Last week, the State Department’s top legal adviser laid out the administration's case for using drones to fight al Qaeda and its allies. Now the drone war is starting to generate some real legal debate.
In the new issue of Joint Force Quarterly, Amitai Etzioni, professor of international relations at The George Washington University, has a piece that outlines a moral and legal case for using drones to attack what he terms "abusive civilians" (his term for unlawful combatants). "To negate the tactical advantages abusive civilians have and to minimize our casualties, we must attack them whenever we can find them, before they attack us," he writes. Drone strikes, he adds, "are a particularly well-suited means to serve this goal."
Etzioni's article is a response, in part, to New Yorker correspondent Jane Mayer, who has documented the perils of what she calls the “push-button” approach to combating terror. But he also appeared in a fascinating discussion of the legal issues surrounding robotic warfare that aired yesterday on NPR's Talk of the Nation.

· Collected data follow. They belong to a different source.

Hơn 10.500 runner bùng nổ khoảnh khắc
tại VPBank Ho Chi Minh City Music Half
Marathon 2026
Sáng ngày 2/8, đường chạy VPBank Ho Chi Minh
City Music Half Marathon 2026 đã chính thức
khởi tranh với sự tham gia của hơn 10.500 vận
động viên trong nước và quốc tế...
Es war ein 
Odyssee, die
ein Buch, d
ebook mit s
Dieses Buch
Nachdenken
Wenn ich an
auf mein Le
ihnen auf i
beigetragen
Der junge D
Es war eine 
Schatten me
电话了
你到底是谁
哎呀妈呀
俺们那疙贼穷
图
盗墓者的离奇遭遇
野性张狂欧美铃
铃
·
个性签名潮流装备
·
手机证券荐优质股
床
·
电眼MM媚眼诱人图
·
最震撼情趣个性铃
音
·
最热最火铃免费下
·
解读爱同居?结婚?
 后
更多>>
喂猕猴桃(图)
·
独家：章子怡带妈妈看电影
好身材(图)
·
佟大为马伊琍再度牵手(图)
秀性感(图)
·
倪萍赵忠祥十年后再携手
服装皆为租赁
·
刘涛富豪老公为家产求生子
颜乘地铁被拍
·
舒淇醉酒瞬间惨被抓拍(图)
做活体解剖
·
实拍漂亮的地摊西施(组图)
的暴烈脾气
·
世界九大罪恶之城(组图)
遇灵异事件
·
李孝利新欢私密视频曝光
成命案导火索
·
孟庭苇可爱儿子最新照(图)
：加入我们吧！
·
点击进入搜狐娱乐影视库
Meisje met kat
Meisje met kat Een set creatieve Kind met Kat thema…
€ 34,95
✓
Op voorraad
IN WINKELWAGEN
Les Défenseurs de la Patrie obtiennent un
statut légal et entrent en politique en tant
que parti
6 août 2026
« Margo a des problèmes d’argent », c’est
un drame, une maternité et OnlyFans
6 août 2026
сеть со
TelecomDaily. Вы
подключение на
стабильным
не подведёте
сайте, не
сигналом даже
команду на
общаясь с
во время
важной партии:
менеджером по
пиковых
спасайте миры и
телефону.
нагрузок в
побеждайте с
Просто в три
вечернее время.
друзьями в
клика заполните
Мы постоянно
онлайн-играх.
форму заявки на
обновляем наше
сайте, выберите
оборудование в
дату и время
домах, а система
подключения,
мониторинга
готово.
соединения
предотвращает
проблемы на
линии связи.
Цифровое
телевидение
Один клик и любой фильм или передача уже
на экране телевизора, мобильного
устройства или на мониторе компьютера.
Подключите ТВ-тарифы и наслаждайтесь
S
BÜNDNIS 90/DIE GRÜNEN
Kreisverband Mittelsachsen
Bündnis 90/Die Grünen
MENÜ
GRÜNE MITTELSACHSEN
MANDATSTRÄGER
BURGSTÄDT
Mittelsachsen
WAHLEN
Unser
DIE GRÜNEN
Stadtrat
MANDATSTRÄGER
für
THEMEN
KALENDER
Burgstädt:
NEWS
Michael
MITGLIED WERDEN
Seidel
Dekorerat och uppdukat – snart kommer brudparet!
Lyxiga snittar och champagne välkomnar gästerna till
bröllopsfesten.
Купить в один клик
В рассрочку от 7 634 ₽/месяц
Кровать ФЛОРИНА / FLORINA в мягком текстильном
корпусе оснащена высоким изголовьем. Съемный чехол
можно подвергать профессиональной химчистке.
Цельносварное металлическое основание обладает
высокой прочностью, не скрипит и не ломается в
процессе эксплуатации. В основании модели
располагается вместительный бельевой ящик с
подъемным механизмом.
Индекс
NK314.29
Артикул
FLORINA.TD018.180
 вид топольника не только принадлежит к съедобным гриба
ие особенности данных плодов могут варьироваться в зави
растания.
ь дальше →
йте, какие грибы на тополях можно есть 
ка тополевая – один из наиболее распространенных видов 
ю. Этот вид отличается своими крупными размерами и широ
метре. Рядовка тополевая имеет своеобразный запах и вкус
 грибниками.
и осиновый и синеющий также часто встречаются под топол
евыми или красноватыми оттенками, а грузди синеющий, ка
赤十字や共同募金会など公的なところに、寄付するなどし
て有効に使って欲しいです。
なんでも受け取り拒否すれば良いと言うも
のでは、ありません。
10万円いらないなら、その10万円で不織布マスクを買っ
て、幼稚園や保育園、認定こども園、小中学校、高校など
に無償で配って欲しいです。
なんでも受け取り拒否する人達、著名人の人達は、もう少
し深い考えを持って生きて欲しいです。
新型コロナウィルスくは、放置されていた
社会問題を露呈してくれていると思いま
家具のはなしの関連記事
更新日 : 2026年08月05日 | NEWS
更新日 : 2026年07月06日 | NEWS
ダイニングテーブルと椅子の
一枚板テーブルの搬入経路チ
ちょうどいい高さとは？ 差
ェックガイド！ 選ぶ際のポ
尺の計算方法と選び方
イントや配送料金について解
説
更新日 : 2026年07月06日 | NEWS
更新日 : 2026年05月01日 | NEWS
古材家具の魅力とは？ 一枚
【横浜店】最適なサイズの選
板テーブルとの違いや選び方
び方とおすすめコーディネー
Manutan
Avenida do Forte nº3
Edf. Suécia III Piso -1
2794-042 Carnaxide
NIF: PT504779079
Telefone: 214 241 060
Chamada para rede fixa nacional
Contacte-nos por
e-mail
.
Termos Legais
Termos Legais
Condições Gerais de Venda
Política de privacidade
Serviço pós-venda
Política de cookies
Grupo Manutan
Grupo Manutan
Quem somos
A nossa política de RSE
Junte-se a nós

The JFQ piece is worth reading in full: It raises some of the larger questions about how adequately the current laws of war have kept up with the rise of terrorism. To make a provocative point, Etzioni cites his own personal experience as a member of the Palmach. "One day, we attacked a British radar station near Haifa," he writes. "A young woman and I, in civilian clothes and looking as if we were on a date, casually walked up to the radar station’s fence, cut the fence, and placed a bomb. Before it exploded, we disappeared into the crowd milling around in an adjacent street. All the British could do was either indiscriminately machinegun the crowd—or let us get away."
Of course, I'll show my own bias here: I think Noah's reporting on this subject has already raised many of the ambiguities and (the dangers) of drone warfare. And for good background, Wired for War by Danger Room pal Peter Singer (who gets approving quotes from Mayer) is a worthwhile read.